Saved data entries
-------------------------

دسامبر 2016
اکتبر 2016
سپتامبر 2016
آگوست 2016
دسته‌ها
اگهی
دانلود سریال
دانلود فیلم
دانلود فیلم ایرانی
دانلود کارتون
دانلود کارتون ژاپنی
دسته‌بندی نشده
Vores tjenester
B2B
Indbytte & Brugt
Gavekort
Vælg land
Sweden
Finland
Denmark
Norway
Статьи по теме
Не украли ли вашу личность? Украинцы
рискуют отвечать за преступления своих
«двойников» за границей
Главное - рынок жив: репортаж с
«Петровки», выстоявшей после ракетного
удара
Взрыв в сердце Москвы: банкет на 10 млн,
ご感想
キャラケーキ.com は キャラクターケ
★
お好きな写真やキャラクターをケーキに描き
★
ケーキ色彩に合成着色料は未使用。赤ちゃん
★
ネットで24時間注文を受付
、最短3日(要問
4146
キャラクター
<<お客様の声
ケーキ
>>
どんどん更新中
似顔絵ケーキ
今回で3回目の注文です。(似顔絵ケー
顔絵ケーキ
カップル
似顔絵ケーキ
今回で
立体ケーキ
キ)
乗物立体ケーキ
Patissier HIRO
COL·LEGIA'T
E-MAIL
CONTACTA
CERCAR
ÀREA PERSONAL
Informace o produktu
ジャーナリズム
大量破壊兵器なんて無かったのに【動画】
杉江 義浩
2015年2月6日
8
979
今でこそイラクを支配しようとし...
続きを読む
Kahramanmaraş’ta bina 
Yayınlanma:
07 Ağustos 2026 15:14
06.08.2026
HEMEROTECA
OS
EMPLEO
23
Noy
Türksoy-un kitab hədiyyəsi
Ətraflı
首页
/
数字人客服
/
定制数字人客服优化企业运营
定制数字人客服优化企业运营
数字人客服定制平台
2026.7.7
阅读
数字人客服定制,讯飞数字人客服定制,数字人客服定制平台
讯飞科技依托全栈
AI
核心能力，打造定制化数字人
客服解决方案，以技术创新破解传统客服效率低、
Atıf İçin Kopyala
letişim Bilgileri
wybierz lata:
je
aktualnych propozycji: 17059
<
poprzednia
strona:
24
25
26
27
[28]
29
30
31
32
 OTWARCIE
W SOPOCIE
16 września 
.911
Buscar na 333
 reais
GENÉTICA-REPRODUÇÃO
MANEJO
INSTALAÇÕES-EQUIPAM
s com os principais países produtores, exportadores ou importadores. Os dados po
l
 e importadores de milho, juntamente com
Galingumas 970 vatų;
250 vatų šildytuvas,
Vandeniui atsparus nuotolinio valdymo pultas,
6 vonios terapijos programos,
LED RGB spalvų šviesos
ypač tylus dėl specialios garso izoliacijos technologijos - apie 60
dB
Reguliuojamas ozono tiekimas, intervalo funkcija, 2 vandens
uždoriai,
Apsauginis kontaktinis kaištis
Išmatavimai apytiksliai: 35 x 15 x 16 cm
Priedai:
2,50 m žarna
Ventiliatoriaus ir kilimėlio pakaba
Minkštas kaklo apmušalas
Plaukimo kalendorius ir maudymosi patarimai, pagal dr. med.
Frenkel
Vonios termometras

-------------------------

*THE PROBLEM*. Repeat all of the entries exactly.

*PROBLEM SOLUTION*.
دسامبر 2016
اکتبر 2016
سپتامبر 2016
آگوست 2016
دسته‌ها
اگهی
دانلود سریال
دانلود فیلم
دانلود فیلم ایرانی
دانلود کارتون
دانلود کارتون ژاپنی
دسته‌بندی نشده
Vores tjenester
B2B
Indbytte & Brugt
Gavekort
Vælg land
Sweden
Finland
Denmark
Norway
Статьи по теме
Не украли ли вашу личность? Украинцы
рискуют отвечать за преступления своих
«двойников» за границей
Главное - рынок жив: репортаж с
«Петровки», выстоявшей после ракетного
удара
Взрыв в сердце Москвы: банкет на 10 млн,
ご感想
キャラケーキ.com は キャラクターケ
★
お好きな写真やキャラクターをケーキに描き
★
ケーキ色彩に合成着色料は未使用。赤ちゃん
★
ネットで24時間注文を受付
、最短3日(要問
4146
キャラクター
<<お客様の声
ケーキ
>>
どんどん更新中
似顔絵ケーキ
今回で3回目の注文です。(似顔絵ケー
顔絵ケーキ
カップル
似顔絵ケーキ
今回で
立体ケーキ
キ)
乗物立体ケーキ
Patissier HIRO
COL·LEGIA'T
E-MAIL
CONTACTA
CERCAR
ÀREA PERSONAL
Informace o produktu
ジャーナリズム
大量破壊兵器なんて無かったのに【動画】
杉江 義浩
2015年2月6日
8
979
今でこそイラクを支配しようとし...
続きを読む
Kahramanmaraş’ta bina 
Yayınlanma:
07 Ağustos 2026 15:14
06.08.2026
HEMEROTECA
OS
EMPLEO
23
Noy
Türksoy-un kitab hədiyyəsi
Ətraflı
首页
/
数字人客服
/
定制数字人客服优化企业运营
定制数字人客服优化企业运营
数字人客服定制平台
2026.7.7
阅读
数字人客服定制,讯飞数字人客服定制,数字人客服定制平台
讯飞科技依托全栈
AI
核心能力，打造定制化数字人
客服解决方案，以技术创新破解传统客服效率低、
Atıf İçin Kopyala
letişim Bilgileri
wybierz lata:
je
aktualnych propozycji: 17059
<
poprzednia
strona:
24
25
26
27
[28]
29
30
31
32
 OTWARCIE
W SOPOCIE
16 września 
.911
Buscar na 333
 reais
GENÉTICA-REPRODUÇÃO
MANEJO
INSTALAÇÕES-EQUIPAM
s com os principais países produtores, exportadores ou importadores. Os dados po
l
 e importadores de milho, juntamente com
Galingumas 970 vatų;
250 vatų šildytuvas,
Vandeniui atsparus nuotolinio valdymo pultas,
6 vonios terapijos programos,
LED RGB spalvų šviesos
ypač tylus dėl specialios garso izoliacijos technologijos - apie 60
dB
Reguliuojamas ozono tiekimas, intervalo funkcija, 2 vandens
uždoriai,
Apsauginis kontaktinis kaištis
Išmatavimai apytiksliai: 35 x 15 x 16 cm
Priedai:
2,50 m žarna
Ventiliatoriaus ir kilimėlio pakaba
Minkštas kaklo apmušalas
Plaukimo kalendorius ir maudymosi patarimai, pagal dr. med.
Frenkel
Vonios termometras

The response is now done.